You see this rose? This rose is not just you,
Crisp in the softness it makes visible,
With all its petals nourished by the dew
That wet its leaves last night and pumped it full
Of crimson lake before the rising sun
Reached down and opened it to be as one
Slow-motion cyclone of sheer loveliness,
Lush yet precise, contained in its excess,
A sumptuous promise to be always new,
Superbly poised as you when you undress:

This rose is also me, condemned to die.
The laws by which its nest of shells will fade
From the circumference inwards, it lives by
And follows to the end. So deep a grade
Of red is bought with borrowed time. The power
Of photosynthesis in plant or flower
That wrecks what has been built works even here,
Captured in such a jewel that it comes near
To matching you. You put it in the shade
I feel advancing with each precious hour.

Below it on the stem, regard the thorns
Meant to protect its frailty while it grew.
Doomed from the moment when the thoughtless dawn’s
Fatal initiative brought it to view,
It came here to this vase, and here it glows
For us, and it is yours and mine, this rose,
But it is also you and I. Two lives
United only for a time, it thrives –
Spreading its perfumed beauty as you do –
For just a while, and while it stays it goes:

Perfect too late for me, too soon for you.


— TLS, June 19, 2009

[ * A version of the above image was included in this page on the original clivejames.com website, and shows Johann Wolfgang von Goethe, alongside an image not of Ulrike von Levetzow as named in the caption, but instead Maria Agata Szymanowska. Goethe met the seventeen-year-old Ulrike at Marienbad in 1821 when he was 73, and whilst he was also very close to pianist and composer Szymanowska around this time, it was the seventeen-year-old Ulrike who became his great infatuation and inspired the Marienbad Elegy, the second part of his Trilogie der Leidenschaft (the third part of the trilogy was dedicated to Maria). The image below might be a more fitting choice to accompany this poem — Archive editor (SJB). ]

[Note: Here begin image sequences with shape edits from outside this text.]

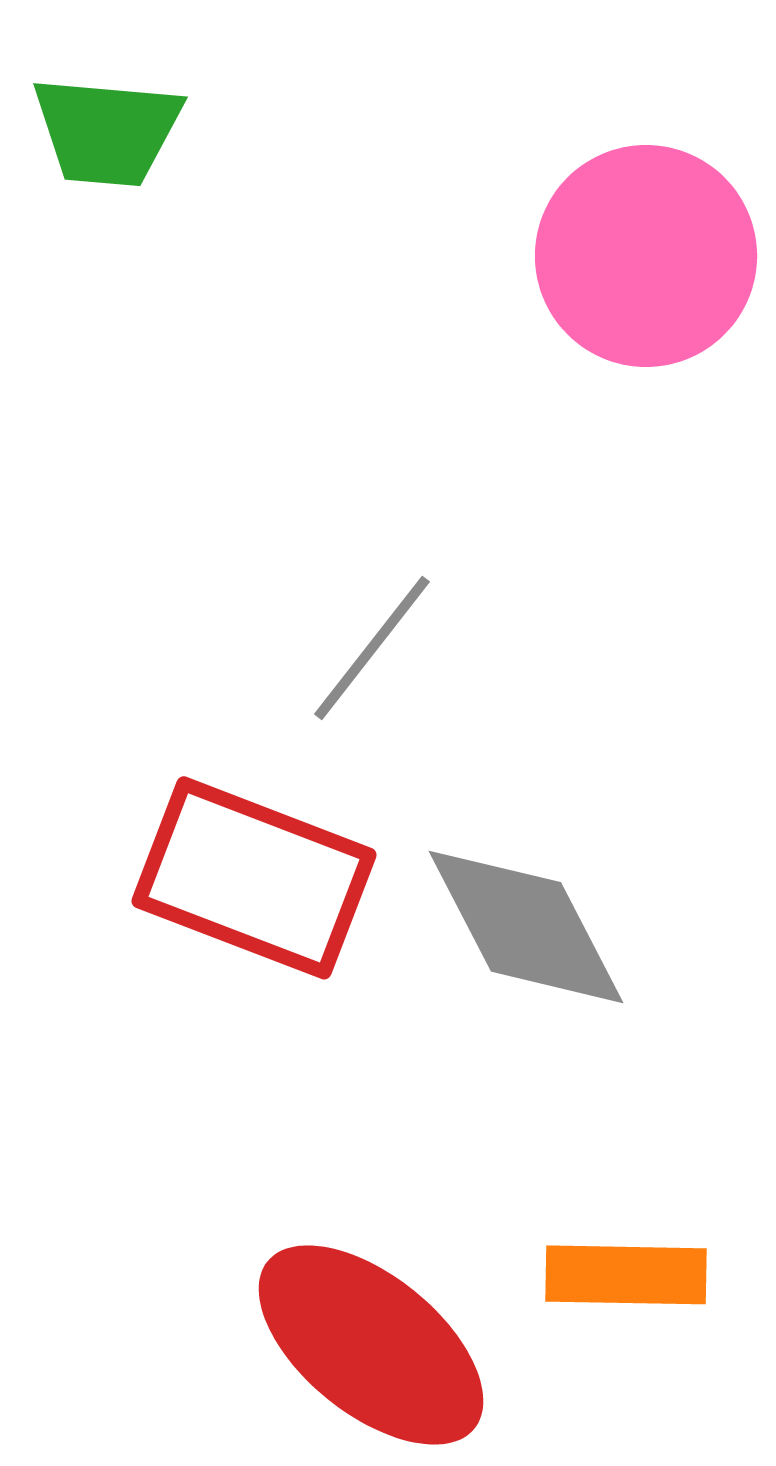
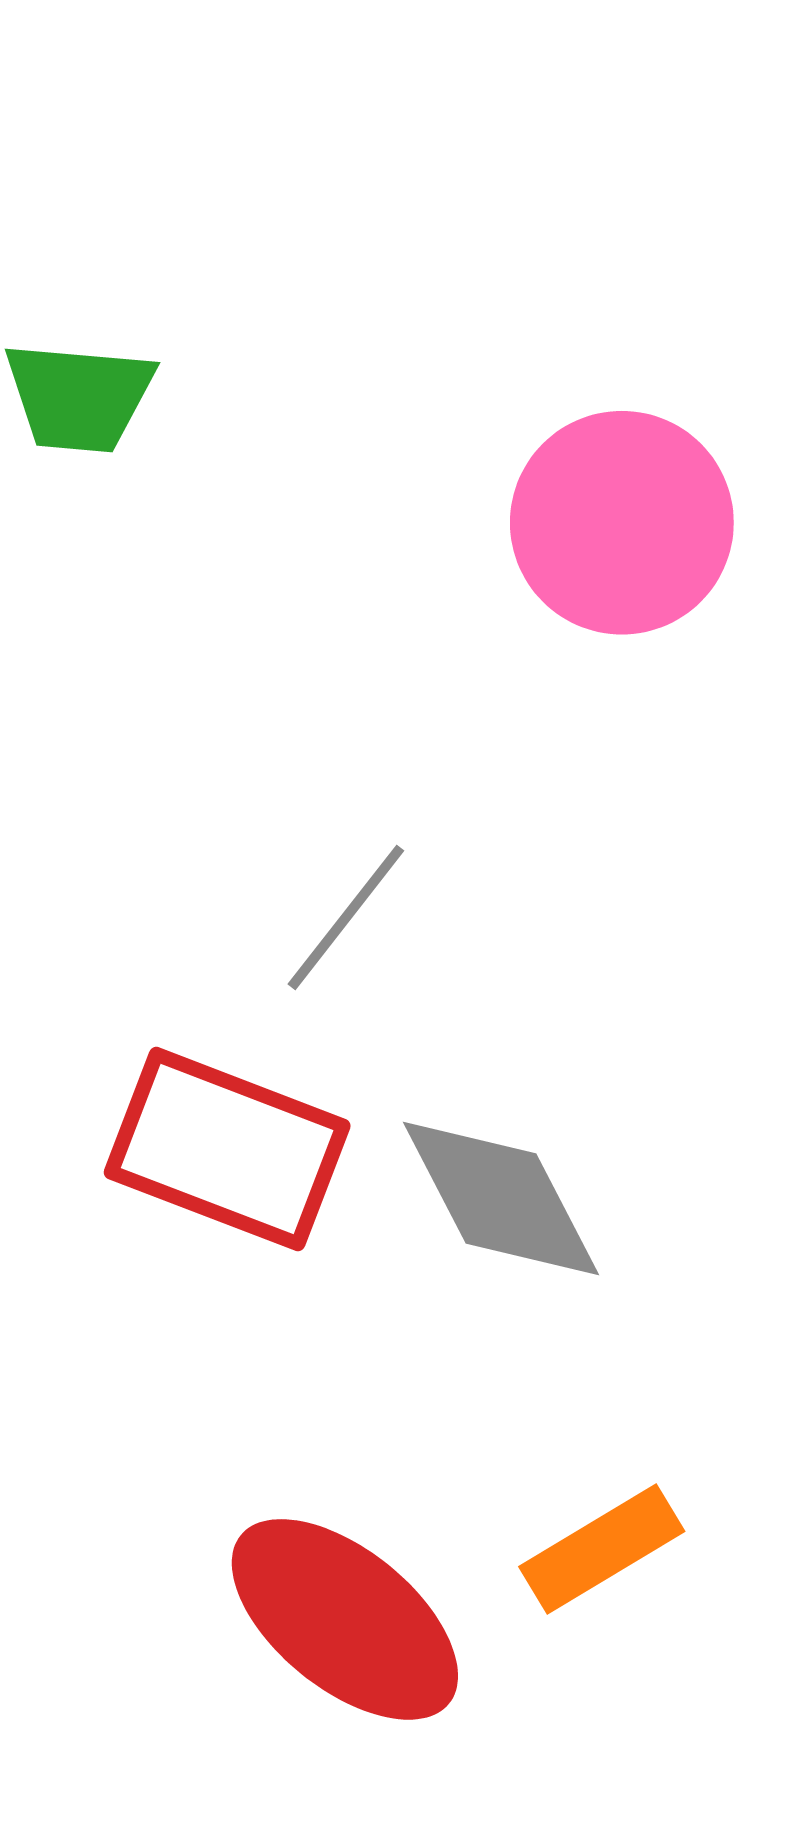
orange rectangle: (626, 1275) -> (602, 1549), turned -32

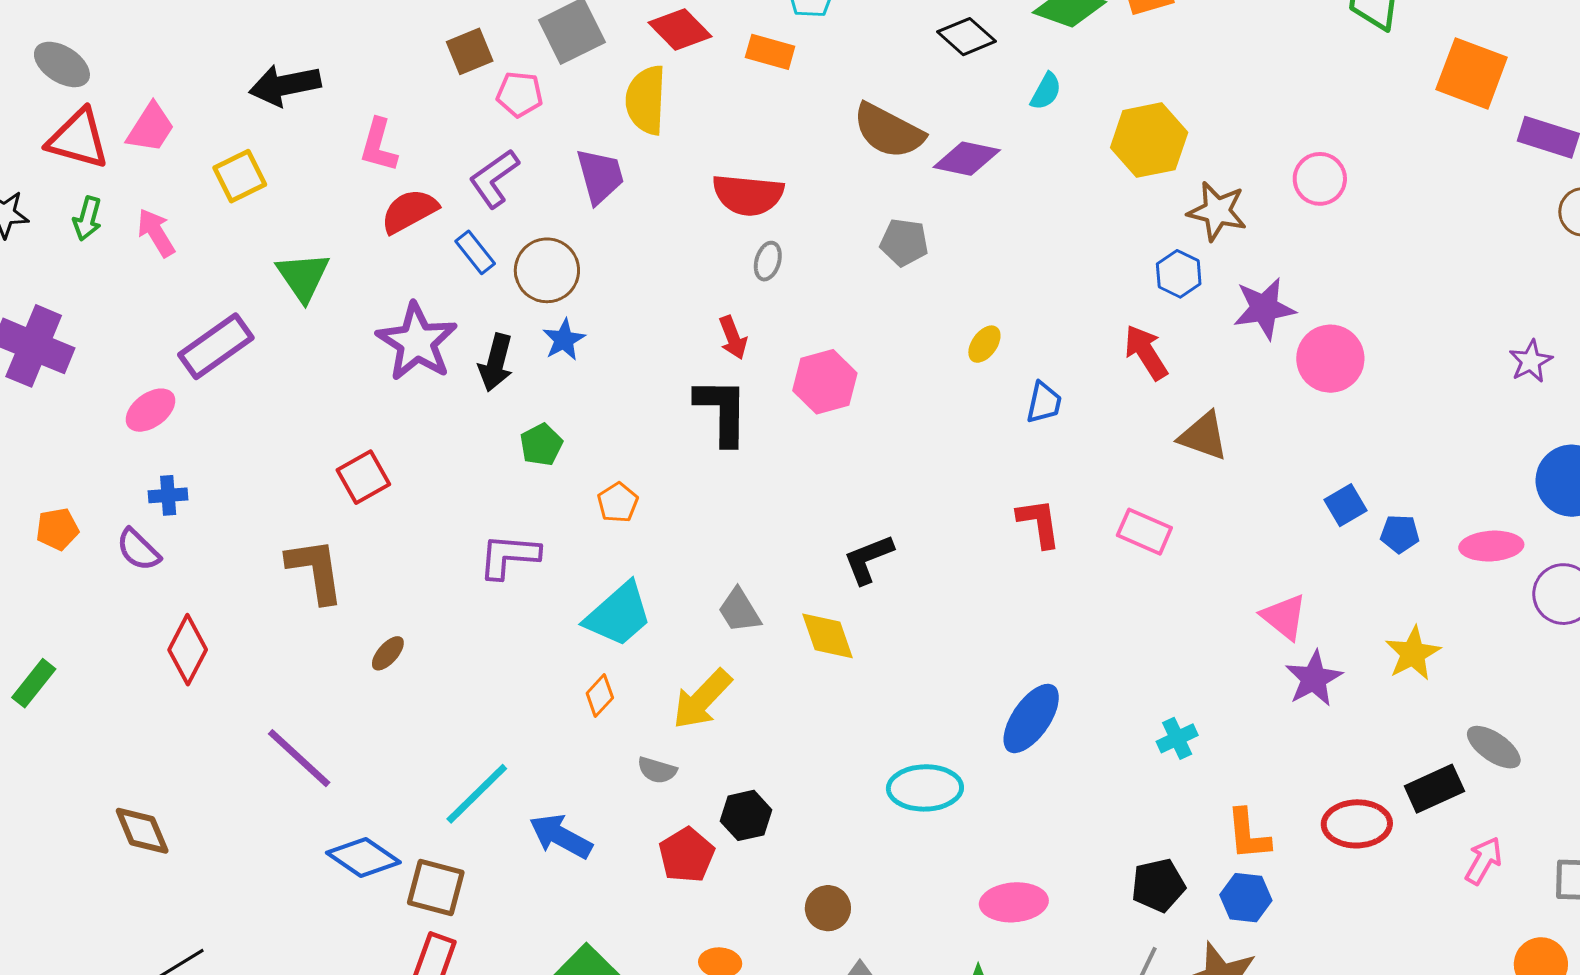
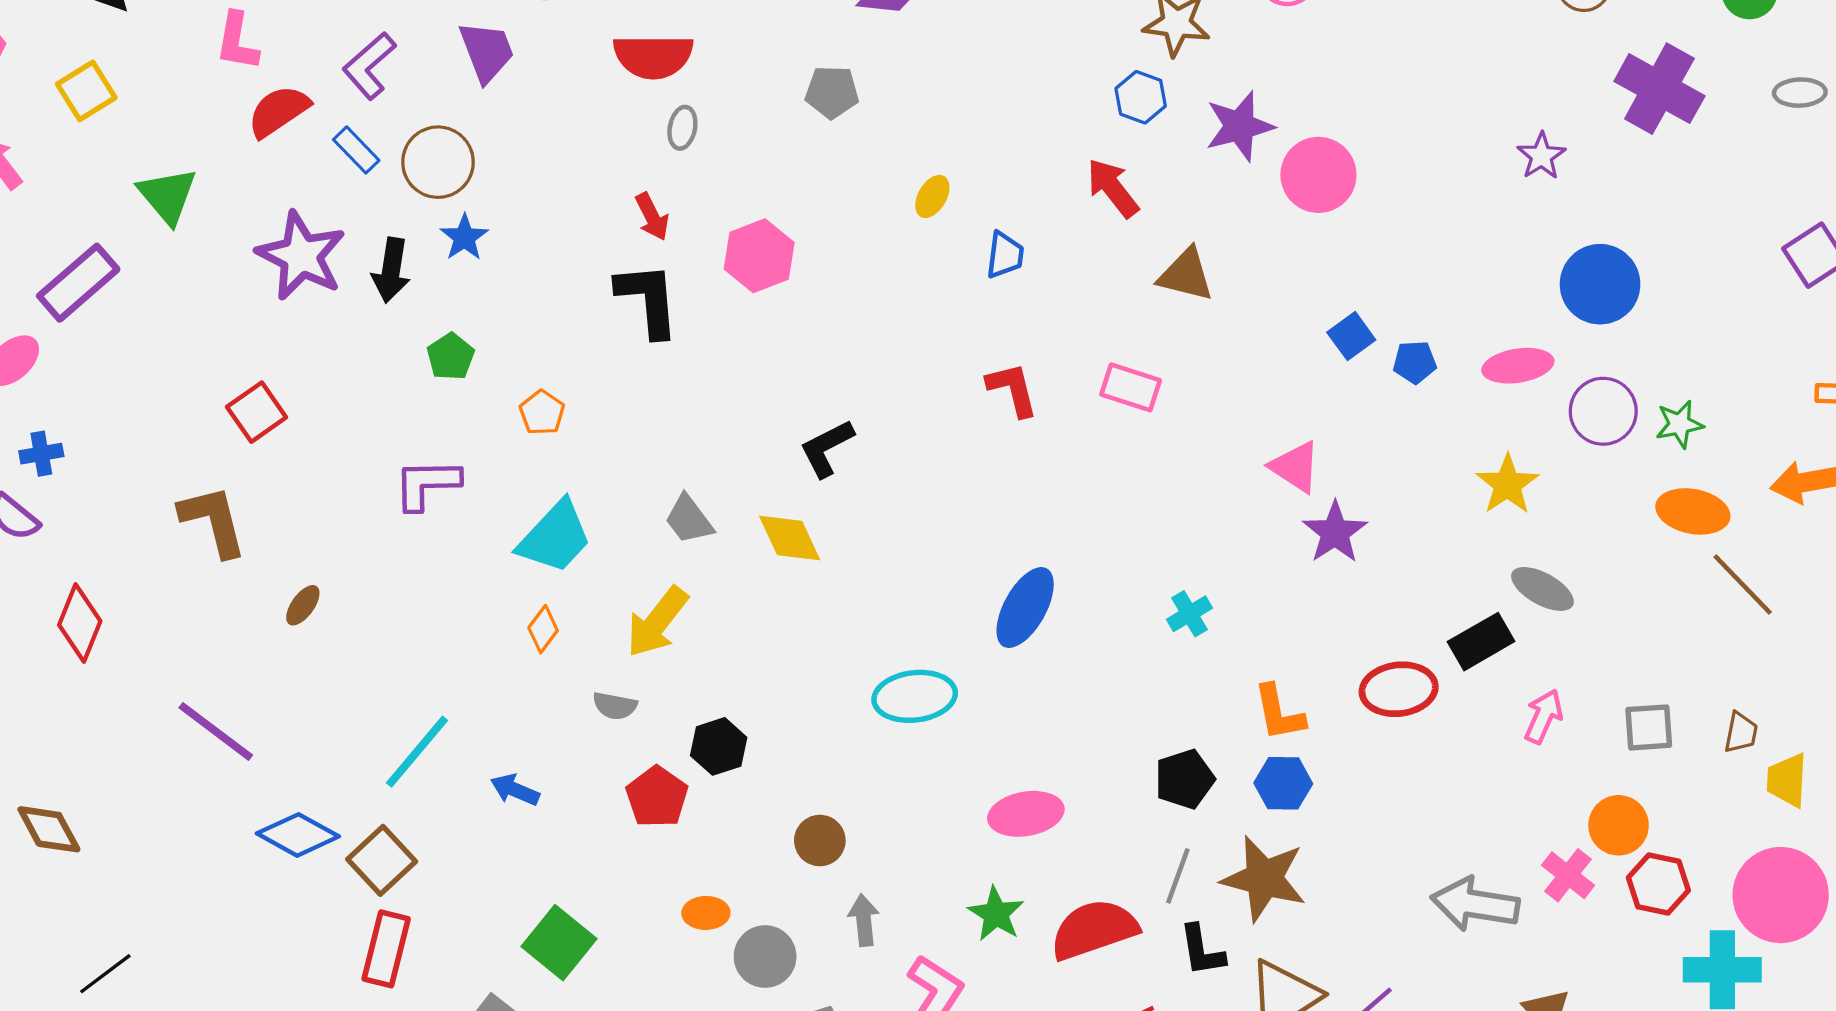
yellow star: (1413, 653) -> (1507, 484), moved
blue arrow: (561, 836) -> (515, 790), size x0.7
brown square: (436, 888) -> (382, 860), turned 38

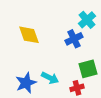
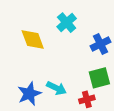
cyan cross: (87, 20) -> (67, 23), moved
blue cross: (74, 39) -> (100, 44), moved

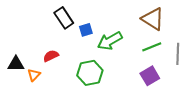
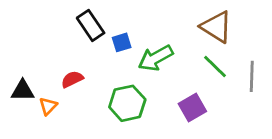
green line: (152, 47) -> (215, 66), turned 66
purple square: (150, 76) -> (192, 108), moved

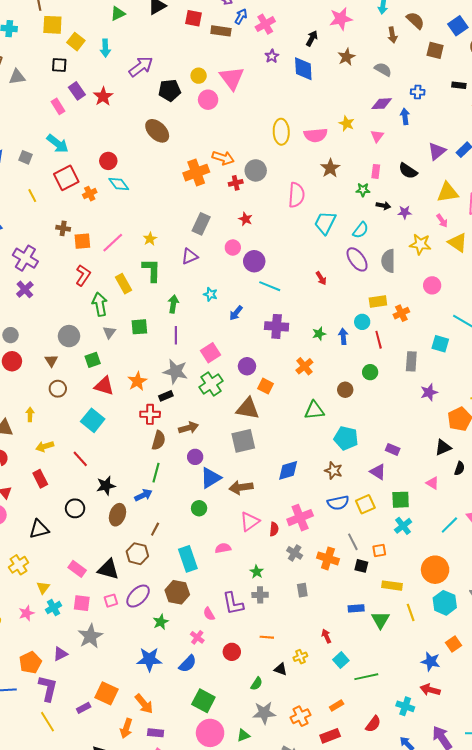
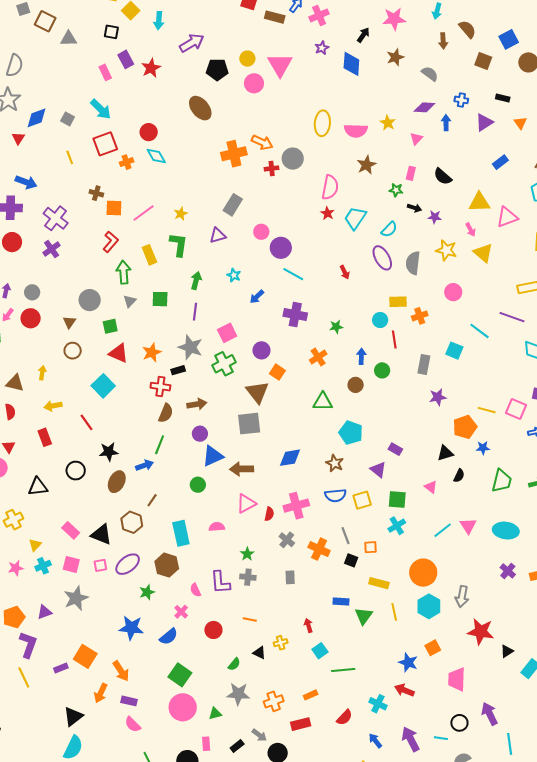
purple triangle: (437, 151) -> (484, 122), moved
red star: (245, 219) -> (327, 213), moved
blue arrow: (343, 336) -> (361, 356), moved
brown triangle: (248, 409) -> (257, 392), turned 35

Note (from Collected Poems)

Young Ulrike lived to be an old lady and was many times pestered by arts-page gossip-writers (the breed was already in existence) to reveal whether she and her grand old man had ever been lovers in the technical sense. She did him the honour of playing it vague, instead of issuing a downright denial. The ageing Goethe, by his proposal of marriage, had made a tremendous fool of himself over her, but he had also written one of the great lyric poems in the German language, the Marienbad Elegy: a tribute she was perfectly capable of appreciating.